Just a few tidbits about what I do (demo video inside) - G35Driver

Feb 7, 2005 | 03:43 AM

ajayjuneja

Thread Starter

Registered User

Joined: May 2004

Posts: 426

Likes: 0

From: Mountain View, CA

Just a few tidbits about what I do (demo video inside)

Hey all NorCal G/Z people,

So I told some of you at dinner yesterday evening about what I do -- Natural Language for Car Navi. systems and media players (well, those will be the first two products, there will be others later on).

Video demo (Quicktime)

Video demo (Windows Media Player)

-----------------
The company (Speak With Me -- www.speakwithme.com) is based off of research I did with a Grad student @ CMU -- I've worked on this stuff since 2001. It's a semantic parser, not a speech recognizer. We do utilize a speech recognizer, but fundamentally, we are the parser with extracts the meaning of your phrase. We can adapt to many errors in the speech recognition, which also helps our system respond intelligently when it doesn't understand something.

----------------------
Features you'll see in the video if you look closely:

1. resolving confusion. There are a couple times I ask for a song name by the wrong artist, and so the system prompts me for that song I asked PLUS all the songs by the artist I asked. There is another example of prompting me when I have two songs with the same title but by different artists (Yes, I know Roger Waters is ex-Pink Floyd, but that is a live version by him).
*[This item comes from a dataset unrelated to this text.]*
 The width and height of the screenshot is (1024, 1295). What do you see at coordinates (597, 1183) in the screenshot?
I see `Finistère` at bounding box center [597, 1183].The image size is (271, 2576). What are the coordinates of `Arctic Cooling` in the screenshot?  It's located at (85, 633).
2. Dealing with lots of noise... there are some parts that are really noisy, like when I ask for the beatles song, I do have to repeat myself once, but the system doesn't get a single utterance wrong! This is on a database of over 1000 songs. I too can't stand that text to speech voice for too long, thankfully we can tell it to shut up. There WILL be better Text to speech voices in the commercial product.
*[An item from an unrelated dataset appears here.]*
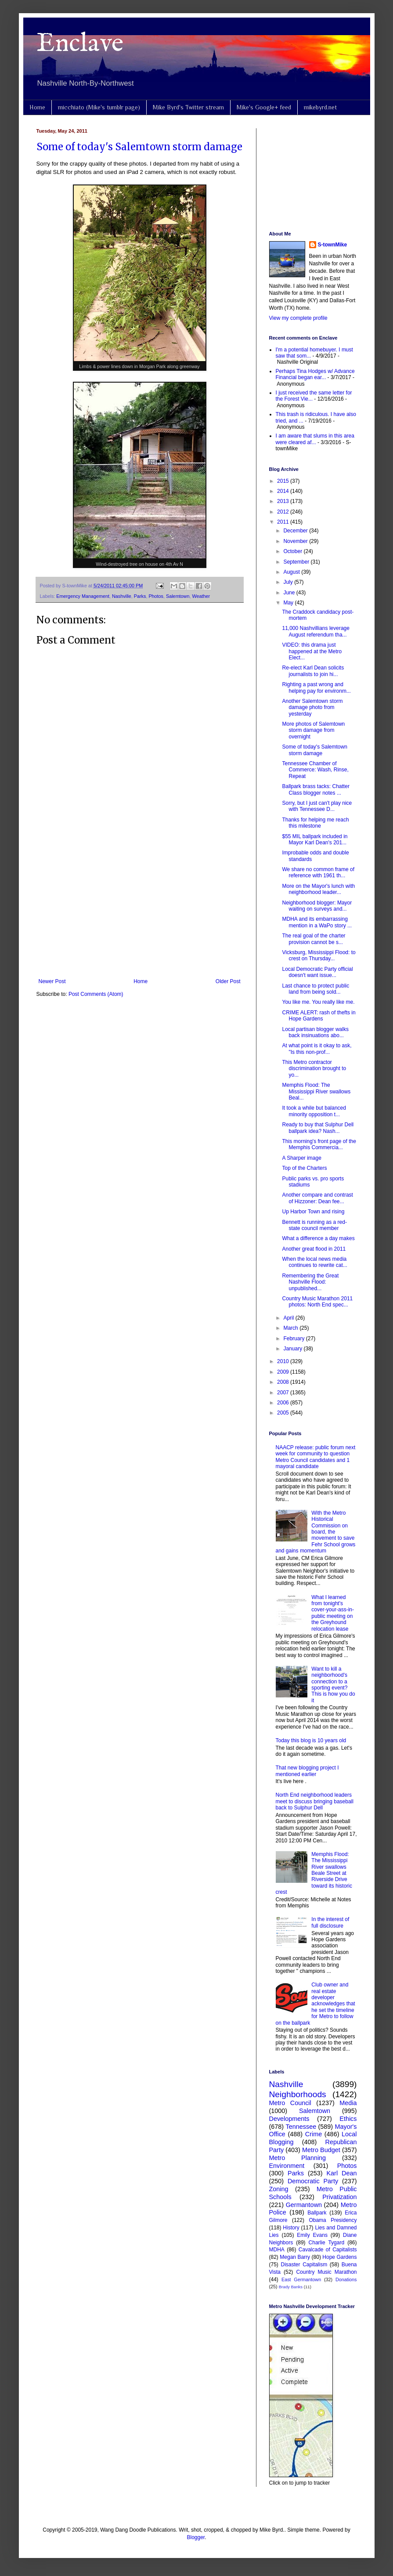 Image resolution: width=393 pixels, height=2576 pixels. I want to click on Brady Banks, so click(291, 2286).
3. The system can tutor you on how to use it when it launches. A "dialogue" can also be used on launch to set up user preferences.

------------------
Other features we have now, but not shown in this video:

1. Nesting of queries. If I said "Play foxtrot" and then after the responses come with a lot I can say "Frank Sinatra" and it will narrow the query to "foxtrots by frank sinatra."
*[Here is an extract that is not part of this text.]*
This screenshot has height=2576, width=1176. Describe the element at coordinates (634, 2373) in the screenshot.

2. Backtracking. You could say "scratch that" or "I didn't mean that..." or orther phrases of that type to undo an action. Backtracking isn't included in music selection due to the simple nature of the task (as compared to car navigation).
-----------------

How's it work? Lots of really complex semantic parsing to determine your sentence structure and it keeps track of what you said before, too.
------------------

Cliff Notes
Go download the video and see what is coming to your car stereo in 2007

P.S. If there is a car stereo shop in Cali that would like to sponsor my car so I can afford to put this into my own car faster... let me know -- I will be attending the shows in NorCal and some in SoCal too.

Last edited by ajayjuneja; May 13, 2007 at 03:19 AM.